Raue Tage, raue Nächte

Tilman Herbrich Schriftleitung Datenschutz-Berater

Sehr geehrte Leserinnen und Leser,

wie ein Lauffeuer brannte sich die Compliance-Welle in den 2010erJahren durch die Führungsetagen deutscher DAX-Unternehmen. Es war eine kurze Revisionsentscheidung des Bundesgerichtshofs (BGHSt 54, 44) zur strafrechtlichen Verantwortlichkeit (Beihilfe zum Betrug durch Unterlassen) des Leiters Recht und Innenrevision, die zahllose Fachbeiträge, Fortbildungen und Follow-ups zur Etablierung von Compliance-Management-Systemen zur Folge hatte.

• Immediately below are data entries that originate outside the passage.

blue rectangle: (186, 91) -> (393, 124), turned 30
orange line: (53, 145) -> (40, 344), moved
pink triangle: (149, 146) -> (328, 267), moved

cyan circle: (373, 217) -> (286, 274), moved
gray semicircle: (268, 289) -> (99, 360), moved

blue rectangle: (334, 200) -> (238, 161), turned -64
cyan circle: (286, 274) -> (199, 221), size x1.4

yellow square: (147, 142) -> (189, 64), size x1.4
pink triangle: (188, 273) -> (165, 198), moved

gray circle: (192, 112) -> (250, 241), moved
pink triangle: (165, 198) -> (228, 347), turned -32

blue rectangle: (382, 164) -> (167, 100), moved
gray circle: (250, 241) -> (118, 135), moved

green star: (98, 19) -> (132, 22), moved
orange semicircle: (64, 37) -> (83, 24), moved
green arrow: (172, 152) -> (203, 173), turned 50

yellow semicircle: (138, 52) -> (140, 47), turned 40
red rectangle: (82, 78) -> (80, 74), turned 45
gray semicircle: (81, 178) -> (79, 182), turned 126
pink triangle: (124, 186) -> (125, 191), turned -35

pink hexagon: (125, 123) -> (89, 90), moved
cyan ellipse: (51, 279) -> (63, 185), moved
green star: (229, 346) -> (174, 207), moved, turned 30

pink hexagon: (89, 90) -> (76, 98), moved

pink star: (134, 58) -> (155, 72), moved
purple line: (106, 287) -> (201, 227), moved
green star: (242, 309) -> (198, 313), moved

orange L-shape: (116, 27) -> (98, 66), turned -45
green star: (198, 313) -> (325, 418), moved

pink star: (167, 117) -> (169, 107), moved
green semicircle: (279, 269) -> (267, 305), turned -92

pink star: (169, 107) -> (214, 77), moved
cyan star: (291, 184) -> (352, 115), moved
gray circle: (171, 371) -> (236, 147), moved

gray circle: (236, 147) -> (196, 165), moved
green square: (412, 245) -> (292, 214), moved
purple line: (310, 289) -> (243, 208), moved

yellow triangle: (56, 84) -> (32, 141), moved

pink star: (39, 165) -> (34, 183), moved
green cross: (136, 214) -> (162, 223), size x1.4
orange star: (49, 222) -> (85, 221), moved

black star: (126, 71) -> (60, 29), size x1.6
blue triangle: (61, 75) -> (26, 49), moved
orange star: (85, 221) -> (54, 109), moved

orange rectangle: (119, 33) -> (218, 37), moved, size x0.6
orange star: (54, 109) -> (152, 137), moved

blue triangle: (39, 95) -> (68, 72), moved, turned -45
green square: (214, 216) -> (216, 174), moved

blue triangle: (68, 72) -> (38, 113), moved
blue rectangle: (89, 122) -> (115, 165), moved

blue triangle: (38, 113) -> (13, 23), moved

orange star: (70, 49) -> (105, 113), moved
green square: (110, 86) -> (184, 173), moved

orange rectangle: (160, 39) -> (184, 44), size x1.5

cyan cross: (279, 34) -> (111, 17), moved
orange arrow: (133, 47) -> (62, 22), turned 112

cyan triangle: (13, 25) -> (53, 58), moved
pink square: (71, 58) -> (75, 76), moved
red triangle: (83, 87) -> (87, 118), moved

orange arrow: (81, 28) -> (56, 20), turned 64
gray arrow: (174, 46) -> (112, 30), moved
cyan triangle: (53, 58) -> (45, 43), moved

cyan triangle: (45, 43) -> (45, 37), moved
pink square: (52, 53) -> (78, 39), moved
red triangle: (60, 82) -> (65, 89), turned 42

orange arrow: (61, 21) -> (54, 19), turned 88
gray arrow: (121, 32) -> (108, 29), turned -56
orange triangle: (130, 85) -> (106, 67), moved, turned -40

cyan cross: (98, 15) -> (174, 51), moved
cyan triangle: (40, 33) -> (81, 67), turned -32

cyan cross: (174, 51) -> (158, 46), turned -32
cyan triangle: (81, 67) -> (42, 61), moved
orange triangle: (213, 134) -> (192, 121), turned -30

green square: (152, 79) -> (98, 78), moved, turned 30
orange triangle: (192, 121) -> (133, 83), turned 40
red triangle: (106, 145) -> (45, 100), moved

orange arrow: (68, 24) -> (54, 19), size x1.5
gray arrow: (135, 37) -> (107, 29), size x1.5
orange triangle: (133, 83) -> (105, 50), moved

Auch dem Datenschutz steht eine Compliance-Welle bevor, denn es gibt gegenüber anderen gesellschaftsrechtlichen Trendthemen wie dem taufrischen „Lieferkettensorgfaltspflichtgesetz“ Nachholbedarf. Der EuGH hat im vergangenen Jahr an zwei entscheidenden Stellen die Zügel für das datenschutzrechtliche Lotterleben bei Privatwirtschaft und öffentlicher Hand straffgezogen. In C-129/21 („Proximus“) Ende Oktober 2022 bestätigte das Gericht, dass Verantwortlichen aus Art. 5 Abs. 2 und 24 Abs. 1 DSGVO erstens eine Pflicht zur Rechenschaft sowie zweitens Pflichten zur Compliance erwachsen, weshalb sie präventiv wirksame Compliance-Management-Systeme etablieren, unterhalten und dokumentieren müssen. Beratergold, diese Worte.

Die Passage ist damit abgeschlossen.